The speciation trends of weakly-coordinating multivalent salts in ethereal solvents were established, providing a generalized understanding of how multivalent ion correlations impact electrolyte transport and stability.
Significance and Impact
Understanding ion correlations in ostensibly “fully dissociated” electrolytes establishes realistic limits of ion de-correlation in solvents suitable for multivalent ion batteries. This investigation further identified the non-intuitive design rule that higher salt concentrations lessen ion correlations and attendant stability issues in such solvents.
The ionic conductivity and diffusivity trends of calcium tetrakis(hexafluoroisopropoxy)borate (Ca(BHFIP)2) dissolved in THF or DME indicate that non-intuitive concentration-dependent ion correlations are present.
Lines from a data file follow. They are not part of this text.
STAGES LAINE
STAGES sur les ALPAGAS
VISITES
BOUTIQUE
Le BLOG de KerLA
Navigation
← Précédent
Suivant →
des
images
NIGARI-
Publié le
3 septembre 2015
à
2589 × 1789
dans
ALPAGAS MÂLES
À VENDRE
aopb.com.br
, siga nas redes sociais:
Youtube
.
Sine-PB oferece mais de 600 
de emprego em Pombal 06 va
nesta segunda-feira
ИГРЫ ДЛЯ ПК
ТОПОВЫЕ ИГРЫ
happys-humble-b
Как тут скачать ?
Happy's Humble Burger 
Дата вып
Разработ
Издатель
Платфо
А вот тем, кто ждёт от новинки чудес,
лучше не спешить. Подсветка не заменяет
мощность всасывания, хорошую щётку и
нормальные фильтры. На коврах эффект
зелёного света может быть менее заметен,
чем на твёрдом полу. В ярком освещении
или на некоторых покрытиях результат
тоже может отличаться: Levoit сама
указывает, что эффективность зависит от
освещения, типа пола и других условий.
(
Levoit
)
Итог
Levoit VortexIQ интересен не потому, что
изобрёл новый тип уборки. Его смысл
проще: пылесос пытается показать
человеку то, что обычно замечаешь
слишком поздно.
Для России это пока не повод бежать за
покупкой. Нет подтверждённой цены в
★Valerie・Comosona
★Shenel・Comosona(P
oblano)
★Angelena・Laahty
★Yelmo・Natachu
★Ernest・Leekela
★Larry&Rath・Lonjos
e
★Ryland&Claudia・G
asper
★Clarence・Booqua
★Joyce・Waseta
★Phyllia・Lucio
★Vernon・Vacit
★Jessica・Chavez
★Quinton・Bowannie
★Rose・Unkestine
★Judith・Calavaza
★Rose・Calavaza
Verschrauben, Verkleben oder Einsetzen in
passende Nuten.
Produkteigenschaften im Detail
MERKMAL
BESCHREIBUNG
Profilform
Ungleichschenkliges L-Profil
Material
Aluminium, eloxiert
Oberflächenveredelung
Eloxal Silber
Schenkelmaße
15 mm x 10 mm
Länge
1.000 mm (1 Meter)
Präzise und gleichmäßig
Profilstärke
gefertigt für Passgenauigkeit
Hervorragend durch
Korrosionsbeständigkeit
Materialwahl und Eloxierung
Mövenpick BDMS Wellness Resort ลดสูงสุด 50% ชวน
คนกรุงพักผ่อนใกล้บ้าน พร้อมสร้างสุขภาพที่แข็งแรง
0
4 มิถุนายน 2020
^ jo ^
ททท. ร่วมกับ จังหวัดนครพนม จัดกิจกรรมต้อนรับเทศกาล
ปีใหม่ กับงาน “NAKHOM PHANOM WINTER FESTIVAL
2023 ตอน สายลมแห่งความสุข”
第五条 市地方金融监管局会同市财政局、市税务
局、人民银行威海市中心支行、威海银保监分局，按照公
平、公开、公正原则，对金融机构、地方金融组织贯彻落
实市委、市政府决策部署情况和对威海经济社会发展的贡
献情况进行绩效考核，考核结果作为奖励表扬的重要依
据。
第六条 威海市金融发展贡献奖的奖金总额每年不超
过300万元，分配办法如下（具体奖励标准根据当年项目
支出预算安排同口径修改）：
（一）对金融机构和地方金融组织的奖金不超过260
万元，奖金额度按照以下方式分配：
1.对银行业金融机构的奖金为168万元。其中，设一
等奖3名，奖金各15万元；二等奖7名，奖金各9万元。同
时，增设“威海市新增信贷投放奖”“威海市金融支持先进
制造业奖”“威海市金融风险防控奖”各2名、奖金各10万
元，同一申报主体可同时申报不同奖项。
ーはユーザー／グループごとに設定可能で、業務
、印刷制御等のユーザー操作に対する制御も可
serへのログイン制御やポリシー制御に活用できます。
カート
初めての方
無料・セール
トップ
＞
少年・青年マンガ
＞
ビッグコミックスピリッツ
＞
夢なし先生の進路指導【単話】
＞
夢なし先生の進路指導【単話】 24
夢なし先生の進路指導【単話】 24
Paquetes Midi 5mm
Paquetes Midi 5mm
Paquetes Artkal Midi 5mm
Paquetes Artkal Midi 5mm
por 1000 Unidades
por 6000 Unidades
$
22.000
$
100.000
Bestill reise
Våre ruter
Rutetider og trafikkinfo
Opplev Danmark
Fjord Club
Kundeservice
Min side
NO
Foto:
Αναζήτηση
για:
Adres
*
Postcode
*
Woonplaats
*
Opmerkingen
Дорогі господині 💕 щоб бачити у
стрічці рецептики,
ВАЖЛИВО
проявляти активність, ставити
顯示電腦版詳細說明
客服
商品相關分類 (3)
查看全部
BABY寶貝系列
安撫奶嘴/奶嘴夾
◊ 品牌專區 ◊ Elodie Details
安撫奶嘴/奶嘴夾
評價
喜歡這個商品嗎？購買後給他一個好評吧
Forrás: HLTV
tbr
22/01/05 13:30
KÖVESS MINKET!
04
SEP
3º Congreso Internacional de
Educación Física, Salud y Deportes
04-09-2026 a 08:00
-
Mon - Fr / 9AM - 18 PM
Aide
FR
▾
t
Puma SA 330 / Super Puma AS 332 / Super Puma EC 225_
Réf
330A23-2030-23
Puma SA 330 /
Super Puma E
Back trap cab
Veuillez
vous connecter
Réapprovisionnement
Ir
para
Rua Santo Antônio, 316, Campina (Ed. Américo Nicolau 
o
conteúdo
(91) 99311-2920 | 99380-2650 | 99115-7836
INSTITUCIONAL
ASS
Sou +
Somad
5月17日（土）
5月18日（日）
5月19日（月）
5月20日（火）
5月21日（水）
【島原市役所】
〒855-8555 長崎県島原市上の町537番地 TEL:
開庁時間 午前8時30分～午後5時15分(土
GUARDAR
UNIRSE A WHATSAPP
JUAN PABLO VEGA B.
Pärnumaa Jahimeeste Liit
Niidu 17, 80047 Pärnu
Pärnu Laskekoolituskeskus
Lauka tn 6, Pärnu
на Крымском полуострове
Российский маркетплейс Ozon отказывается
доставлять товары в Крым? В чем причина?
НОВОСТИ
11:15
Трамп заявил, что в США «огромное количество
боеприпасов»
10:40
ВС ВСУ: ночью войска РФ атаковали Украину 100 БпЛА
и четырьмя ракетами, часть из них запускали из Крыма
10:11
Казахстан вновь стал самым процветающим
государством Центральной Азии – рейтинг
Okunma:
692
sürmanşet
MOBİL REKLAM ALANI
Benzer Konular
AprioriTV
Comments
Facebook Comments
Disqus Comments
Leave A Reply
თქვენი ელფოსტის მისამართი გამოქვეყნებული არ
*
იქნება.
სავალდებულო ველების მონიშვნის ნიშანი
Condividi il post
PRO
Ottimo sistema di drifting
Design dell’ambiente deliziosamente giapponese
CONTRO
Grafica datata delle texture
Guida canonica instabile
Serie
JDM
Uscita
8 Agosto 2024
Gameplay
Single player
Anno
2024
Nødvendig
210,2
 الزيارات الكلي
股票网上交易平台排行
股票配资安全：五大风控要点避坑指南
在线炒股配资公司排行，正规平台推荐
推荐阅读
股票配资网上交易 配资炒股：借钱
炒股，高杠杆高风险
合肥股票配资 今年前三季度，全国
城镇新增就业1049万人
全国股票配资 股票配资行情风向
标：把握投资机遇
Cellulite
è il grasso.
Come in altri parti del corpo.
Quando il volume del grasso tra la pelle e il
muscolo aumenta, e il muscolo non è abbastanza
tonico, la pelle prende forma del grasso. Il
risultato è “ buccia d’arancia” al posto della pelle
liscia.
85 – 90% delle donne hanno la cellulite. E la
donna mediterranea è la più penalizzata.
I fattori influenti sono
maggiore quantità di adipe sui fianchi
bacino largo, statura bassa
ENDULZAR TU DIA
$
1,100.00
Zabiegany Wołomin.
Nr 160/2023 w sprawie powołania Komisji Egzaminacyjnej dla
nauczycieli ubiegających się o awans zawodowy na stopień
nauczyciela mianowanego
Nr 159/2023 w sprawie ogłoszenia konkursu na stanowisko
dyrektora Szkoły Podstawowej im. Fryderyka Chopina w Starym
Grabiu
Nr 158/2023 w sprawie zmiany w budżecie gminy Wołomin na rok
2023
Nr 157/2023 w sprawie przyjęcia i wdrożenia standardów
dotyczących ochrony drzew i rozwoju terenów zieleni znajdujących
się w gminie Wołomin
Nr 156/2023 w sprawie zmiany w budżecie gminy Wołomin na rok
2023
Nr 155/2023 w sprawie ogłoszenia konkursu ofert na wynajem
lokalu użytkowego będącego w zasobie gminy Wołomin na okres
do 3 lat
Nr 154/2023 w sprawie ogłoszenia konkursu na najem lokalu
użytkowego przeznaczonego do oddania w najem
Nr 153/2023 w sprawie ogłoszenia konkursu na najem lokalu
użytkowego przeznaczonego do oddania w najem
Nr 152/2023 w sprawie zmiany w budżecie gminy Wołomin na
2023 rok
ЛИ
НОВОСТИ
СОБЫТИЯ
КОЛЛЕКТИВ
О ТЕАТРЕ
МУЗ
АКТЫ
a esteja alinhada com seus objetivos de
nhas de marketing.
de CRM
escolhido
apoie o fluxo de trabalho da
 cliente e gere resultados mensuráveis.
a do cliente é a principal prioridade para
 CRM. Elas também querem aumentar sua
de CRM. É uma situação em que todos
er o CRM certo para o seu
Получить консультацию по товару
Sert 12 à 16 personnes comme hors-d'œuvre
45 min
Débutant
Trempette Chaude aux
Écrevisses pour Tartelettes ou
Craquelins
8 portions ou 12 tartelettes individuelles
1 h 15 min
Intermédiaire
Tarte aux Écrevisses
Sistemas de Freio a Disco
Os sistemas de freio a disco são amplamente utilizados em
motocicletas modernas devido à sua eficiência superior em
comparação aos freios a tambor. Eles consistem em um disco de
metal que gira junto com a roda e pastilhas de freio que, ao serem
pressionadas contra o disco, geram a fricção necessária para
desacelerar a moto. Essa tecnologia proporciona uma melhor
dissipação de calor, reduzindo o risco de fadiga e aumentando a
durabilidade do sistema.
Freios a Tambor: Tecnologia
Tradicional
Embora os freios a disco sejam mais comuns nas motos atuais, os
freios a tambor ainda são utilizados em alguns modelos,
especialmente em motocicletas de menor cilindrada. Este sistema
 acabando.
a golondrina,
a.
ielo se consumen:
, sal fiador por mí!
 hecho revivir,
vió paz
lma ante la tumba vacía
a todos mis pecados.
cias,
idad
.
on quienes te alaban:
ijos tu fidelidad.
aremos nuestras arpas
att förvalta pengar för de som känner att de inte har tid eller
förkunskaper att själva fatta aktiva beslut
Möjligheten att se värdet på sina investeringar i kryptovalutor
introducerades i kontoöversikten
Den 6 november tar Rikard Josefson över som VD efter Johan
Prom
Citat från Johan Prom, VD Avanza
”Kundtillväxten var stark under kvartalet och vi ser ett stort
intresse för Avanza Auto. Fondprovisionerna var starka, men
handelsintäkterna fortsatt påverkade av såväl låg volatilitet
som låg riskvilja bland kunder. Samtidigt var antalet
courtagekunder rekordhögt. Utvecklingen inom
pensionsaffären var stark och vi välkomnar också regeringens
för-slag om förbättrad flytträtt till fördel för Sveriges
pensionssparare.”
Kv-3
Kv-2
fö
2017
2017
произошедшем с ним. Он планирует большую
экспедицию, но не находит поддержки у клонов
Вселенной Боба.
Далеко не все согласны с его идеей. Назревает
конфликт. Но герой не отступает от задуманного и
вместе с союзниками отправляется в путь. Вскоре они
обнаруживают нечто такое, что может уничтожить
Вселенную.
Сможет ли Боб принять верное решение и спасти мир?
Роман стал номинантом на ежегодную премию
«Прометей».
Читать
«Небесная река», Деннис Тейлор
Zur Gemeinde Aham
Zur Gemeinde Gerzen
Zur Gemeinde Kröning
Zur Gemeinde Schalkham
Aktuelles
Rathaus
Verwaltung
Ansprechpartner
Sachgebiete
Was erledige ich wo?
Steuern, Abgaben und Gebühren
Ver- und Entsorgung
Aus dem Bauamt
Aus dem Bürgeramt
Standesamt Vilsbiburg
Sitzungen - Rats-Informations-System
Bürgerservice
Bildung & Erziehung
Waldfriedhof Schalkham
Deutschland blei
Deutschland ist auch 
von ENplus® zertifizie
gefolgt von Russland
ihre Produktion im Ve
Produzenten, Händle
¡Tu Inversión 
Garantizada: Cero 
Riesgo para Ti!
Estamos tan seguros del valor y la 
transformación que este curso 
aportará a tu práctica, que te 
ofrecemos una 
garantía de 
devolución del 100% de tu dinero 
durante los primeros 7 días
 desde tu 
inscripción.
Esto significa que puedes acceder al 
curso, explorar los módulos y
Coupled dielectric relaxation spectroscopy and MD simulation indicate that these correlations involve an equilibrium between free ions and solvent-separated ion pairs (SSIPs).
X-ray absorption spectroscopy, combined with time-dependent DFT calculations, confirm concentration-dependent changes in solvation structure consistent with free Ca2+ vs. SSIP Ca(BHFIP)+.
High concentration regimes maximize free Ca2+ fraction and minimize BHFIP- anion decomposition, leading to improved calcium metal cycling efficiency.